POPS Senior Profile: Actor, director, stage manager—Sarah Hatch has learned to do it all

Special to The Swellesley Report courtesy of the Wellesley High School Bradford and Parents of Performing Students (POPS). This is one in a series of POPS Senior Profiles we’ll be publishing.


Over Sarah Hatch’s four years at Wellesley High School, she has performed in two musicals, run crew for two others, stage-managed four, and assistant-directed one play. Many in the theater department know Hatch for her always-willing-to-help attitude to her ever-growing passion for theater. 

Hatch’s love for theater began at a young age when she began participating in the Wellesley Theater Project with her sister in the summer going into sixth grade. Hatch was hooked from the moment she stepped on the stage, so when middle school came, she knew she had to be a part of the musicals. Unfortunately, as a sixth-grader, she wasn’t allowed to act, so Hatch did what she could to be a part of it, joining stage crew.

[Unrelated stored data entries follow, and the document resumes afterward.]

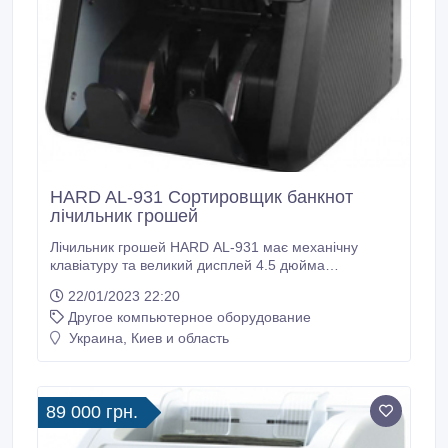
HARD AL-931 Сортировщик банкнот
лічильник грошей
Лічильник грошей HARD AL-931 має механічну
клавіатуру та великий дисплей 4.5 дюйма
Перерахунок змішаної пачки з визначенням
22/01/2023 22:20
номіналу. Ємність завантажувального лотка - 500
Другое компьютерное оборудование
банкнот. Ємність приймального лотка - 200-300
банкнот. Швидкість перерахунку -
Украина, Киев и область
800/100/1200/1500. Банкнот / хв (в режимі
звичайного рахунку), 800/100/1200/1500.
89 000 грн.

“I joined the tech crew so I could be a part of it, and as it turned out I really liked the tech crew, and since then I’ve kept doing it.” Hatch said.

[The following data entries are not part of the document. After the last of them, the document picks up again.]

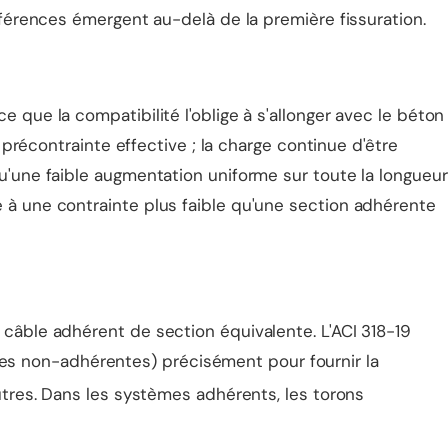
fférences émergent au-delà de la première fissuration.
 que la compatibilité l'oblige à s'allonger avec le béton
 précontrainte effective ; la charge continue d'être
u'une faible augmentation uniforme sur toute la longueur
 à une contrainte plus faible qu'une section adhérente
 câble adhérent de section équivalente. L'ACI 318-19
es non-adhérentes) précisément pour fournir la
utres. Dans les systèmes adhérents, les torons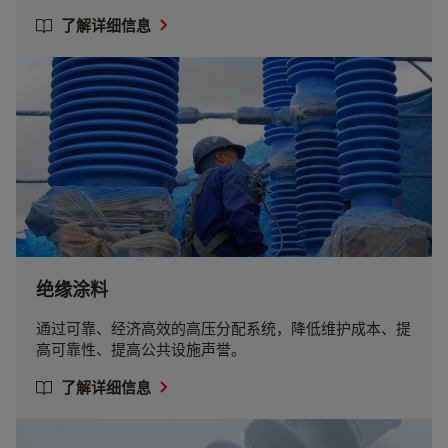
了解详细信息
绝缘涂料
通过可靠、经济高效的高压分配系统，降低维护成本、提
高可靠性、提高公共设施声誉。
了解详细信息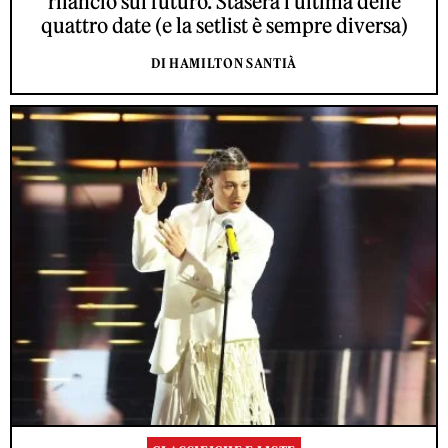
rilancio sul futuro. Stasera l’ultima delle
quattro date (e la setlist è sempre diversa)
DI HAMILTON SANTIÀ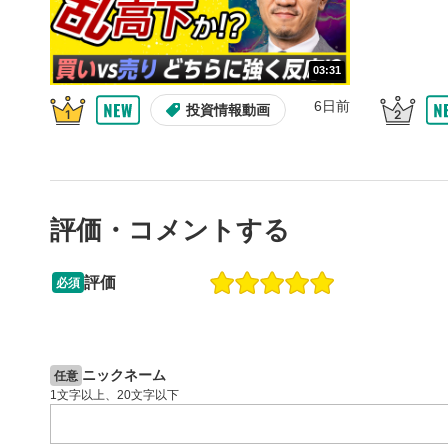
10秒戻
4
10秒、動画
03:31
シーク
5
6日前
投資情報動画
再生位置を
置をクリッ
再生されま
画質/
6
評価・コメントする
画質の選択
音量調
7
評価
必須
スライダー
13:33
14:57
ます。
2ヶ月前
操作説明動画
6日前
投資情報動画
全画面
8
ニックネーム
任意
動画が全画
1文字以上、20文字以下
ックすると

Sarah Hatch, assistant directing for Something Rotten!
Sarah Hatch, assistant directing for Something Rotten! (Photo credit: George Lucozzi / ASA Photographic 2022)

She continued her love for the theater through middle school and into high school. As a freshman, Hatch again wanted to help as much as she could and joined tech crew to help build the set for the fall musical Hunchback of Notre Dame.

“When we did Hunchback I had never been a part of building the set, so I got to use power tools, which was quite fun because I had never used them before, and got to build up the massive wooden structures,” said Hatch, adding “It was a great experience overall learning how to build the set.”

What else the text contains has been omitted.